ELIZABETH ROLINSKI: I was in this plant when it first started up. I was plant manager here many years ago and then, unfortunately, when it came time to close the plant, also did that plant announcement. It’s a team I knew very well, a team I was with for a lot of years. So when the time came and the decision was made to close the plant, it was a very emotional event for me.
RAY SHEMANSKI: When we were looking for our locations for the next facility, we had a number of them in mind, including a lot of locations overseas. The real enabler to us putting this facility in Michigan was the grant award that we received through the recovery act along – combined with incentives from the state of Michigan.
MS. ROLINSKI: The recovery act really does give a lot of hope for those people that want to come back to the community, whether they were graduates that didn’t have jobs or they moved to find a job, that they’re going to be able to come back.
MR. SHEMANSKI: In 2010 our company will celebrate our 125th anniversary. In our automotive business, we supply seats and interior products. In our battery business, the odds are, if you’re in North America, anyways, that battery is from Johnson Controls. Your lead-acid battery is primarily used to start your vehicle, light the lights. But in the future, the battery is going to be the drivetrain of your vehicle. Your internal combustion engine will potentially disappear and be replaced with a battery pack that is the power source within your vehicle. And the United States has got to electrify their vehicle network in order to help reduce the amount of CO2 emissions that are globally going into the atmosphere.

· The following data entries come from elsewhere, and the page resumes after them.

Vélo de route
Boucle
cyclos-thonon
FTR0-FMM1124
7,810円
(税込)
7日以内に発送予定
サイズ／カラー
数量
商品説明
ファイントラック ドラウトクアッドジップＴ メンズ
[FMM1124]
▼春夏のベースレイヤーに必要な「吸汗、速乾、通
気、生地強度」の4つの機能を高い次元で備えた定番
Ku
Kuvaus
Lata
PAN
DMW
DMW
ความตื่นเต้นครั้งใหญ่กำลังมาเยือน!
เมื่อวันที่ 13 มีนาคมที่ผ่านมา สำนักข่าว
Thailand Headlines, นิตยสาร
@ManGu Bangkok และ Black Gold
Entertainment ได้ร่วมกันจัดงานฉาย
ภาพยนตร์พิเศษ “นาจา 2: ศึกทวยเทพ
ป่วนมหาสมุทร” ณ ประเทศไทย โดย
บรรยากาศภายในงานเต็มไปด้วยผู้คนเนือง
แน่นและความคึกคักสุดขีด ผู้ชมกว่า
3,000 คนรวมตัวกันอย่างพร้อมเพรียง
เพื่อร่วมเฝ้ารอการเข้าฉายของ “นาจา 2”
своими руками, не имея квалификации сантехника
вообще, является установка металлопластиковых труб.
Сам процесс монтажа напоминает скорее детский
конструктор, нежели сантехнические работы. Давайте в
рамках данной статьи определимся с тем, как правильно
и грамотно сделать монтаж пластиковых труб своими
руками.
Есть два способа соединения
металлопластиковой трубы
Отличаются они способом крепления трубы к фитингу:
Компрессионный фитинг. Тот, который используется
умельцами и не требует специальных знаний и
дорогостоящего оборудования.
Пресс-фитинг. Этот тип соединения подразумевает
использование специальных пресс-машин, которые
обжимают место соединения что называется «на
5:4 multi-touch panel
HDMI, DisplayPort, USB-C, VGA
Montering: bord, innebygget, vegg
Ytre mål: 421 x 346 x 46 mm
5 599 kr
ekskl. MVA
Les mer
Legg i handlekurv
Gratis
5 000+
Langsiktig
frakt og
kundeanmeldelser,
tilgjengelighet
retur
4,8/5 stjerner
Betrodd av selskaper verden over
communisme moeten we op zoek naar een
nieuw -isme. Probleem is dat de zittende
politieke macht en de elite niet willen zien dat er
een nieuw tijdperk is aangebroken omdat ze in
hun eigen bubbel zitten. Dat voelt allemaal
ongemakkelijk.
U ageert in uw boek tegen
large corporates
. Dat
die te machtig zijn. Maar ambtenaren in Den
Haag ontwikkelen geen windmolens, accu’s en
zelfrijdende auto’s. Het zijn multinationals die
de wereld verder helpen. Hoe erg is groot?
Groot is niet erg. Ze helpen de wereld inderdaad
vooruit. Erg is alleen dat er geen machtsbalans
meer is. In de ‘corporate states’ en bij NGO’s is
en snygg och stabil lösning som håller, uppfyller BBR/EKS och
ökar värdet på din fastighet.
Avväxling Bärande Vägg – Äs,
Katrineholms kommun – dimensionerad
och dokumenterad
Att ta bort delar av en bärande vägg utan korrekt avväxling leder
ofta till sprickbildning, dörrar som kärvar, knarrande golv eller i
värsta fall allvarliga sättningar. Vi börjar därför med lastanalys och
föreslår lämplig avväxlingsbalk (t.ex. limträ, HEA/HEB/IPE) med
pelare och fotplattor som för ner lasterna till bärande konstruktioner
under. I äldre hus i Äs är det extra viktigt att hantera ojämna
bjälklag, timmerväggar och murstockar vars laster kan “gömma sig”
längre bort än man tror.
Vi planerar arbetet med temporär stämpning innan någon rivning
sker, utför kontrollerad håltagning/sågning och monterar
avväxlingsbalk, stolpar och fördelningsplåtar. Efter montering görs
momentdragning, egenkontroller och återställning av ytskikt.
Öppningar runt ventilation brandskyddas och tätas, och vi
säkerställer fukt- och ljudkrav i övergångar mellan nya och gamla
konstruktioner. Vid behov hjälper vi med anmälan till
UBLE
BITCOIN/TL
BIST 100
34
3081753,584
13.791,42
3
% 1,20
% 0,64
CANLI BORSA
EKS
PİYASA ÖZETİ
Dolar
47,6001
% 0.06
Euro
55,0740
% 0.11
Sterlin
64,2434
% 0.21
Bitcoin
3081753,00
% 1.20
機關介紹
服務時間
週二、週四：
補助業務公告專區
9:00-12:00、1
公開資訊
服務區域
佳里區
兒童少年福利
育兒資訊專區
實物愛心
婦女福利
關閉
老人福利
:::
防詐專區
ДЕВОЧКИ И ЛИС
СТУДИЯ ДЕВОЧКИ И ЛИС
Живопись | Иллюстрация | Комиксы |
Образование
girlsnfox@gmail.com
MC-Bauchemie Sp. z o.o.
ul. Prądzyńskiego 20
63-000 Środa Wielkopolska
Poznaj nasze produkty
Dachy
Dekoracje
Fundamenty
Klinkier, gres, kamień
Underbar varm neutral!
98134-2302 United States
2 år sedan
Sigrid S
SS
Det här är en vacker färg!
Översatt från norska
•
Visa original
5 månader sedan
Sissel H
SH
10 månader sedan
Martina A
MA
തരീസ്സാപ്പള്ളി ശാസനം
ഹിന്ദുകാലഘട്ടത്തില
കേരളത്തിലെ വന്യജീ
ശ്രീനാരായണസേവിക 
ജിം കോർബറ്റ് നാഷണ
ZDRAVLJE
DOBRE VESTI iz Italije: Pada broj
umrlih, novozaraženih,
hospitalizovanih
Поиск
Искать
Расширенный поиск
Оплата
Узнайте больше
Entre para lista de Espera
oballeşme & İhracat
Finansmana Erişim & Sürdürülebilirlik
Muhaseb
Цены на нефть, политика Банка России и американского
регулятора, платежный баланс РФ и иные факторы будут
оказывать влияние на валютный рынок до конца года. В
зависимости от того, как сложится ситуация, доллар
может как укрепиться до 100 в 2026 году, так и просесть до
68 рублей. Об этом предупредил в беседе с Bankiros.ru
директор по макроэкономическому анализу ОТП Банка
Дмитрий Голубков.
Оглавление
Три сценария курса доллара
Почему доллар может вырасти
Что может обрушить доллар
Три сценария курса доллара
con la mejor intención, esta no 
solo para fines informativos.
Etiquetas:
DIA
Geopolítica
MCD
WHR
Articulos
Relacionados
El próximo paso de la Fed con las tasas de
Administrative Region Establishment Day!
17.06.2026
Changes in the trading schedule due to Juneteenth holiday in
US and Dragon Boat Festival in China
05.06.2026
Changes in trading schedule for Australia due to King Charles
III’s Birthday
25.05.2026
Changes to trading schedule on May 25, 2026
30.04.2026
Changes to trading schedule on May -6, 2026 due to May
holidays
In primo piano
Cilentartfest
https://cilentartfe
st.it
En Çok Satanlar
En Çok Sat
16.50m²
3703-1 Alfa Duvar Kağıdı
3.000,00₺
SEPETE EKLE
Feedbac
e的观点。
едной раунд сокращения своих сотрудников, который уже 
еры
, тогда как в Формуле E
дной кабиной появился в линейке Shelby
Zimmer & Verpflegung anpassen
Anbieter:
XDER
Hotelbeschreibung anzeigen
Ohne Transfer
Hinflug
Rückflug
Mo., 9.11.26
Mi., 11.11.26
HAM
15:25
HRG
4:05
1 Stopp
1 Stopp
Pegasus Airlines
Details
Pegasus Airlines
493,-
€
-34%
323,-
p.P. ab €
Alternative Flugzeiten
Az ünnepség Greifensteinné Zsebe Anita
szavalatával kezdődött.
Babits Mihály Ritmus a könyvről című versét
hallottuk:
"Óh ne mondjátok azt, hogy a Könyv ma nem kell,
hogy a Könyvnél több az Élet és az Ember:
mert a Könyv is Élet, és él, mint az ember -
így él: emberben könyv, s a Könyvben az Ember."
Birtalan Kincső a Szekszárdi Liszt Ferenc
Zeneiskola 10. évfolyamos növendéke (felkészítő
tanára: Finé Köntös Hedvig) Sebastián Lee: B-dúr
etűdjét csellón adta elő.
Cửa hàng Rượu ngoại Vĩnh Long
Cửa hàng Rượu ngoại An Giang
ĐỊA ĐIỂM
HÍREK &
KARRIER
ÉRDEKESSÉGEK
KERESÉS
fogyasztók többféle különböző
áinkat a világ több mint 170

MS. ROLINSKI: We’re going to need an extremely high-performing team. We’re going to need to bring in the culture that we want to have.
MR. SHEMANSKI: Today there’s not one of these built in the United States. I mean, our vision with this plant is that we get to the point where we’re building 15 million of these cells in this facility at an annual basis.
MS. ROLINSKI: The project right now, what you’re going to see at Meadowbrook, is an empty plant because there’s the four or five of us starting to come together, taking out the trash. (Chuckles.) And we’ve been in the design phase. (Background conversation.) So that means what has to happen to the building and how is it going to be laid out.
Where we’re standing right now is where our pack assembly is going to come in, and that’s the first part of our process. So actually, that’s coming in very soon. We’re going to have equipment and materials coming into the dock doors right here, so we’ve got to get that ready. Just recently, we’ve been writing the tech specs for the equipment and getting those out for proposals and reviewing the proposals and –
MR. SHEMANSKI: I had a discussion with Elizabeth a minute ago, and she says every day she gets a number of calls. There’s just a buzz in the community right now.
MS. ROLINSKI: So to come back now and open this plant and have some of the same people calling and very interested in coming back and excited about the opportunity is – it’s an emotional event for me, and it’s just a huge deal for all those people and the community as well.
(To Cub Scouts.) Do you guys in your math classes yet ever have a math problem that is so long you might not get the right answer, but at least you get partial credit?
CUB SCOUT: Yeah.
MS. ROLINSKI: You know, for those kids that are sitting there, those Cub Scouts, and they’re talking about pollution, and they’re talking about $4 a gallon gas prices, the evolution they’re going to see is very likely in the transportation industry. You know, we don’t want the kids to grow up and leave the community necessarily. We want them to grow up, get a good technical basic and support the industries here. And we’re going to need them. It seems like it’s a long ways away for Cub Scouts, but it goes fast. (Chuckles.)